На обратном пути из Берлина Бёрне заехал в Гамбург. Издательская фирма Кампе уже давно вела с ним переговоры об издании полного собрания его сочинений. Но Бёрне не сразу мог решиться на это. Ему казалось странным, что можно говорить серьезно, как о собрании сочинений, по поводу его статеек, которым он сам придавал лишь временное значение, как всем произведениям публицистического характера. Но убеждения друзей заставили его побороть свою скромность. К тому же, пересматривая все написанное им до сих пор, он не мог не заметить, что все статьи политического содержания нисколько не устарели, что «они так же новы и неистерты, как будто только вчера вышли из монетного двора мысли». Германия с тех пор, как он впервые выступил со своей политической проповедью, так мало поумнела, что лишний раз напомнить ей старые, но все еще неусвоенные истины, конечно, было далеко не лишним.
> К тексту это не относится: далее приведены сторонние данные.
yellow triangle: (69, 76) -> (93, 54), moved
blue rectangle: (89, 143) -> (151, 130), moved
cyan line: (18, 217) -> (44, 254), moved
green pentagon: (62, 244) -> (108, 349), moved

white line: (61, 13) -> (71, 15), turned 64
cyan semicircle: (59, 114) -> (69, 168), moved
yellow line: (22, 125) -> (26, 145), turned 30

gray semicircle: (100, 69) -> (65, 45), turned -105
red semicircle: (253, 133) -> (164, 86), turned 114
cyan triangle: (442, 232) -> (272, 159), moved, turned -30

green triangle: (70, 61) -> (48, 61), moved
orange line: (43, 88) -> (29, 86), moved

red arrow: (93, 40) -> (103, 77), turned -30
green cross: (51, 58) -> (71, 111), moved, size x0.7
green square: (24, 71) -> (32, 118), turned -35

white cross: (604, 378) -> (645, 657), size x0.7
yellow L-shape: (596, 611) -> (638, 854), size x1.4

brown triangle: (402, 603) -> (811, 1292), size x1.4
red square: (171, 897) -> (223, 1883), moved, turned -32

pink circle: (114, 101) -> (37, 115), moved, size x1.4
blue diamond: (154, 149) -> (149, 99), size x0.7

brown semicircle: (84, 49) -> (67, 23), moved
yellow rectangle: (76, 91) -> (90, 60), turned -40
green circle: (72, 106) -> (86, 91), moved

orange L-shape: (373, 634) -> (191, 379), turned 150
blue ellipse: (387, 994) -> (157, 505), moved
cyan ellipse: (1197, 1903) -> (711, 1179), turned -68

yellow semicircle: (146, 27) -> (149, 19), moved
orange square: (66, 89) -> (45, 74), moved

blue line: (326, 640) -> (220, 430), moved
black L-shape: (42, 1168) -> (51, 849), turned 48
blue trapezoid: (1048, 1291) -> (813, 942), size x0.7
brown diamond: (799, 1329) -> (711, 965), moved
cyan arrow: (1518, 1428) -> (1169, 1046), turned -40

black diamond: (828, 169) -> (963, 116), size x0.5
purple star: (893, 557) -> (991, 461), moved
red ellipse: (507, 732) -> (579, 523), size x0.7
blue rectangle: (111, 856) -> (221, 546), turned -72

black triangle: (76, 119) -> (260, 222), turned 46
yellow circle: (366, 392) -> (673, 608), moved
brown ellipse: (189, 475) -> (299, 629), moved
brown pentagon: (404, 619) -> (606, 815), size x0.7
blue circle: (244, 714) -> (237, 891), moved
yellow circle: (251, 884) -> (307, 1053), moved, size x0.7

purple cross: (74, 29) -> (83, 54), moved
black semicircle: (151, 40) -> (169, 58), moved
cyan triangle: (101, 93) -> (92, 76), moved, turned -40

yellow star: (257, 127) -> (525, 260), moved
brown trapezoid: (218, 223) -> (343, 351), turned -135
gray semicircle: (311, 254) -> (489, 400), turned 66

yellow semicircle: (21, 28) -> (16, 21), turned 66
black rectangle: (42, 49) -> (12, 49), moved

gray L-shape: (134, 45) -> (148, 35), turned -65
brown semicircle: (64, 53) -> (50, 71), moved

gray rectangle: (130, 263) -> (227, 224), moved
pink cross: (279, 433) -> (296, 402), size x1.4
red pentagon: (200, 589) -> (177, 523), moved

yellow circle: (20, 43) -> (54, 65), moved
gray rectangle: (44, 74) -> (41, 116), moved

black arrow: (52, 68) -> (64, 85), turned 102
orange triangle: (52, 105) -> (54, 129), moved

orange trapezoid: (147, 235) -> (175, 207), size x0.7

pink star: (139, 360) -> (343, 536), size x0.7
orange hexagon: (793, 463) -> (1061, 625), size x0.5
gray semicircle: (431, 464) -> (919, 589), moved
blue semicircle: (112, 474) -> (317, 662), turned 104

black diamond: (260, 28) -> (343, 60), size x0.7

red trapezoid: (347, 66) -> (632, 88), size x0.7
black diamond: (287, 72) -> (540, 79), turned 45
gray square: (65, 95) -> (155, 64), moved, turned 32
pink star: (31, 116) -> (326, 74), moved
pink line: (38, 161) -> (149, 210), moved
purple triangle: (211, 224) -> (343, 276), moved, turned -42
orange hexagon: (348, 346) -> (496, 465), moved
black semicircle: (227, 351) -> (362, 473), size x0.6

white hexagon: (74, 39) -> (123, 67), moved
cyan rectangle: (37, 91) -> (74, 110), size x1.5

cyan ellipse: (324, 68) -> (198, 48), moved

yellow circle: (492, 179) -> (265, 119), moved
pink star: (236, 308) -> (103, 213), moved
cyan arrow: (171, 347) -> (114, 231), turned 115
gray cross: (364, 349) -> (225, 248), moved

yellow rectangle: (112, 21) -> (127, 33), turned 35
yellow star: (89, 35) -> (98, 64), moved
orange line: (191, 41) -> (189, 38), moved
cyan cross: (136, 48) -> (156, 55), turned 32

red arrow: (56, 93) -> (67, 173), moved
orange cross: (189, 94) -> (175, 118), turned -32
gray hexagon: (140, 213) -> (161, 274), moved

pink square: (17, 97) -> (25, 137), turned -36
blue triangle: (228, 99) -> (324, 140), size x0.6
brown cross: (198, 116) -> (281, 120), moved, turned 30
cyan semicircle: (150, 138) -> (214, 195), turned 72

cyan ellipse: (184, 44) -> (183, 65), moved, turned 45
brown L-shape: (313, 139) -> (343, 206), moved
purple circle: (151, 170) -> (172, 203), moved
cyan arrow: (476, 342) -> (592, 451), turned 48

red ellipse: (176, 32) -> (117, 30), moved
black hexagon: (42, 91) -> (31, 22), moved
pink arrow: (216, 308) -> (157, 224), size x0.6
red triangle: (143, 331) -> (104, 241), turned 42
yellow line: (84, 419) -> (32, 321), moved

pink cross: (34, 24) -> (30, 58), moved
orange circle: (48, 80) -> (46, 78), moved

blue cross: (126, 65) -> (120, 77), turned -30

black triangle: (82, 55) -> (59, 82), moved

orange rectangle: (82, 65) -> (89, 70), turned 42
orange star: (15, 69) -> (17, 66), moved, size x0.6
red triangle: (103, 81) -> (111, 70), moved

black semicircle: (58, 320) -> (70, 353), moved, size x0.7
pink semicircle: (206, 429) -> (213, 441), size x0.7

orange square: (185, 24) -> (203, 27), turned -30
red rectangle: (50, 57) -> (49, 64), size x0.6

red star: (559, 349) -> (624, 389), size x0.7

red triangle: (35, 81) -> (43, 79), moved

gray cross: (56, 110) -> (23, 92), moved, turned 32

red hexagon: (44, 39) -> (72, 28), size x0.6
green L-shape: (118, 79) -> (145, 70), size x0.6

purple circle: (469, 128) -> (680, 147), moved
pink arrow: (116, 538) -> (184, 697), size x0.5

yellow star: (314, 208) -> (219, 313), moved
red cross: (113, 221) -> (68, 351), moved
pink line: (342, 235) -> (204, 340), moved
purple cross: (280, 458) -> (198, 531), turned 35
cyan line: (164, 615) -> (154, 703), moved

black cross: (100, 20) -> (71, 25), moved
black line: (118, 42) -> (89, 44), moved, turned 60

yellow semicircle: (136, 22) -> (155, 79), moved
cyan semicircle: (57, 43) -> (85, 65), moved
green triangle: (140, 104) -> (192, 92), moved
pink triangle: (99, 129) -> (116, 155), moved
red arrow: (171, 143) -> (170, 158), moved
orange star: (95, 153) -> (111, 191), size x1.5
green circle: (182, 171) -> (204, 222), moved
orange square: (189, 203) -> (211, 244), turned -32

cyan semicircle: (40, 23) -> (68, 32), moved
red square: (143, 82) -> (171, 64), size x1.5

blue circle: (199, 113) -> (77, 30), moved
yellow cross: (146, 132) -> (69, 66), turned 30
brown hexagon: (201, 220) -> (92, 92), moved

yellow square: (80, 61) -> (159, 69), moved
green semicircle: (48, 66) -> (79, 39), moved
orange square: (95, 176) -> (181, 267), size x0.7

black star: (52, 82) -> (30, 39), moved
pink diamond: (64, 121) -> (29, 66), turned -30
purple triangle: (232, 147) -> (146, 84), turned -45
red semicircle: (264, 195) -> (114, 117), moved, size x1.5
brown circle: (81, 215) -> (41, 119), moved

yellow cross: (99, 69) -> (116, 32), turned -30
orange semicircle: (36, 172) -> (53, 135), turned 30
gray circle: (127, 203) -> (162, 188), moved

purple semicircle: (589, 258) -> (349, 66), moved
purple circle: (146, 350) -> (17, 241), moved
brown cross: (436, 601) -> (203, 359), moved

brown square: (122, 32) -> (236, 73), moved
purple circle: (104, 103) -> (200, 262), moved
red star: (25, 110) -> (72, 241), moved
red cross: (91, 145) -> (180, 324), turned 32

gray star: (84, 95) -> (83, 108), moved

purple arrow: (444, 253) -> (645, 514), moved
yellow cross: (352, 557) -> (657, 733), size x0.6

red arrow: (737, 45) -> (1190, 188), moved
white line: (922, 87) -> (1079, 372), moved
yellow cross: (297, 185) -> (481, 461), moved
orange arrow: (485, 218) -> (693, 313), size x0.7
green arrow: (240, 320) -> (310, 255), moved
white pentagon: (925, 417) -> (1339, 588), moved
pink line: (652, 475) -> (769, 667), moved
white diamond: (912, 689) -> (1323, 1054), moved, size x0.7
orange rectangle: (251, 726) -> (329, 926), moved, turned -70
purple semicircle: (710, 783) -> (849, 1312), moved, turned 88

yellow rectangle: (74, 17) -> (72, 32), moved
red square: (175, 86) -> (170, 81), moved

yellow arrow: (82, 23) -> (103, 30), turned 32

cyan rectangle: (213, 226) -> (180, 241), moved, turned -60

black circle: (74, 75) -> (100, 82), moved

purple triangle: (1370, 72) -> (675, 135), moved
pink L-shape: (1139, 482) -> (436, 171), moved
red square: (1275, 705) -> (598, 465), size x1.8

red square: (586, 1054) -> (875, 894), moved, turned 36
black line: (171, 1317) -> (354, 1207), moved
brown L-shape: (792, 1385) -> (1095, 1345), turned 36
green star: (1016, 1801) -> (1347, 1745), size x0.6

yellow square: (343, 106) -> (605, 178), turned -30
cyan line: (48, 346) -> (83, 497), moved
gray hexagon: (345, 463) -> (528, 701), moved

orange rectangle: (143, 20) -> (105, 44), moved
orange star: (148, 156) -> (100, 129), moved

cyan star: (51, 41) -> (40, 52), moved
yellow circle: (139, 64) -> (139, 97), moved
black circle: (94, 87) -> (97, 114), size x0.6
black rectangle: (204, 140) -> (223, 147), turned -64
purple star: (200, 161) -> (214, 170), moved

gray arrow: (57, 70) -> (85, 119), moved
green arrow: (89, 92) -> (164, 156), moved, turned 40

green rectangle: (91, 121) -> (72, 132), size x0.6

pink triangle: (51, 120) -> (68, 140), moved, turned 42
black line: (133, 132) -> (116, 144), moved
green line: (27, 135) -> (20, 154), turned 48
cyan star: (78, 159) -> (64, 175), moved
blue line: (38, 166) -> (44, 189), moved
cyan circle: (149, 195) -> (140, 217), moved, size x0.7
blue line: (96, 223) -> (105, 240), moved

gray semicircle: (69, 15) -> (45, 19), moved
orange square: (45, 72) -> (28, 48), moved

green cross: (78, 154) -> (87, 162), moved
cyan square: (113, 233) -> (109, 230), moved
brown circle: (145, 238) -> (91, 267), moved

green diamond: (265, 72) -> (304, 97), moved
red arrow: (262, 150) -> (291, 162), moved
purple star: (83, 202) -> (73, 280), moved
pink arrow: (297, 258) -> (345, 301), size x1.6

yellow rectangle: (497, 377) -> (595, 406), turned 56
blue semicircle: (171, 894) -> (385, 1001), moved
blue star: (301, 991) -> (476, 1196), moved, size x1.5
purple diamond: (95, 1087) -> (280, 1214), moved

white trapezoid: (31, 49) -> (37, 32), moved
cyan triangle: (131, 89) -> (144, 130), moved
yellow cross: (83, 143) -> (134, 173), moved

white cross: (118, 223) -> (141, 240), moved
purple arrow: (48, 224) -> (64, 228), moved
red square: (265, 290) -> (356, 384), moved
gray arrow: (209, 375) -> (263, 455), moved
Таким образом, договор с Кампе состоялся, и Бёрне тотчас же принялся за приведение в порядок своих статей, разбросанных по различным периодическим изданиям. Так как в Гамбурге было слишком шумно, то он переехал в Ганновер как в такое место, «где можно только или работать или умирать со скуки». Из тщательно отобранных лучших статей составилось шесть томов. Там, где Бёрне находил пробелы, он писал заново.